En México existen solidaridades, desde luego, pero parecen restringirse al ámbito del barrio o de la red familiar. La confianza en el colectivo es difusa, salvo en momentos coyunturales o circunstancias efímeras. En medio de un temblor hemos visto escenas heroicas que dignifican la generosidad del mexicano. El problema es el día siguiente, normalmente marcado por la desconfianza, la incredulidad, el escepticismo y el sálvese como pueda.
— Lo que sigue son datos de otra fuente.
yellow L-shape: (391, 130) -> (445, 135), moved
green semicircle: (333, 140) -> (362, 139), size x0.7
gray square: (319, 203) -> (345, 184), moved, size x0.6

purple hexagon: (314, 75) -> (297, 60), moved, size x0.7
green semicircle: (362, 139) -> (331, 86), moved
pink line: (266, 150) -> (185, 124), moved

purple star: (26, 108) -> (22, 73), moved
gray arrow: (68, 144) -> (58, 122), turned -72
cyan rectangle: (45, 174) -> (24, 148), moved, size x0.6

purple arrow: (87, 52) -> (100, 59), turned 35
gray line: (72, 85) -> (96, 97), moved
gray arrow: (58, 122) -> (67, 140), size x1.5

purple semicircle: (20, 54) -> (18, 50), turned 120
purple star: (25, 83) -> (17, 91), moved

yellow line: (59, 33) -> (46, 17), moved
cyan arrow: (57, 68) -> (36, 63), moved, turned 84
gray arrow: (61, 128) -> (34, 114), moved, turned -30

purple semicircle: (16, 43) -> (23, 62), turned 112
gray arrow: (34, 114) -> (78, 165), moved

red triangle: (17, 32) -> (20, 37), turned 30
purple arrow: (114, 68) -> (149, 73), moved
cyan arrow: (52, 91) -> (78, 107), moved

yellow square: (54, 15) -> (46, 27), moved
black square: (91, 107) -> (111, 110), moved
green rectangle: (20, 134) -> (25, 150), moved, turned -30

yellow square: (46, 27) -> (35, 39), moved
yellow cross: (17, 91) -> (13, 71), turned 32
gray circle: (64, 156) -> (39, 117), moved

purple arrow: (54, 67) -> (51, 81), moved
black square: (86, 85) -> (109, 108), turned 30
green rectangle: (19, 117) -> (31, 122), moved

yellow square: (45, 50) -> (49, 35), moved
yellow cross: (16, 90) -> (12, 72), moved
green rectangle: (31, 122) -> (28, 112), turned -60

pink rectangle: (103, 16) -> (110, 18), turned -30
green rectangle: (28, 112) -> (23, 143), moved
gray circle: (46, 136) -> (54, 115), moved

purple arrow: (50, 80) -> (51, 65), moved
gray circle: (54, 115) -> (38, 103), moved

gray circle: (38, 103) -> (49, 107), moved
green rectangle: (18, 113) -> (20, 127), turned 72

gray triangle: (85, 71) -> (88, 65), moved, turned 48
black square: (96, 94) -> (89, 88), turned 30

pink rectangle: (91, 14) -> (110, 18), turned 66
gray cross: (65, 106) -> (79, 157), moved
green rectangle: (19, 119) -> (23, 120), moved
La tragedia en nuestro país va acompañada de la compulsión por encontrar a un responsable. Seguramente el virus es más letal e hizo más estragos por la negligencia de un imbécil, la incapacidad de cualquiera que parezca tener un ápice de responsabilidad. En estos países no he encontrado críticas a las autoridades responsables, más allá de alguna observación sobre si tal o cual medida fue tomada con mayor o menor prestancia. Pero una vez anunciados, los protocolos se siguen puntual y disciplinadamente.

Supongo que la tragedia que nos abruma es más fácil de sobrellevar con el descargo liberador que supone culpar a un chivo expiatorio, llámase Claudia Sheinbaum, Andrés Manuel López Obrador, Manuel Bartlett o por qué no, Robben, quien fingió el penalti con el que nos eliminó Holanda en el Mundial de 2014. Cualquier cosa antes que aceptar que tenemos que sufrir padecimientos y sacrificios porque alguien nos los pide en nombre de todos. Siempre será más fácil crucificar al mensajero de las malas noticias, así sean para prevenirnos de males mayores. Espero que los mexicanos estemos a la altura de la crisis que se nos viene encima, a condición, claro, de que podamos superar rencores, golpes de pecho y dedos flamígeros. Una pandemia es ya un flagelo demasiado terrible para que además la convirtamos en una epidemia de odio.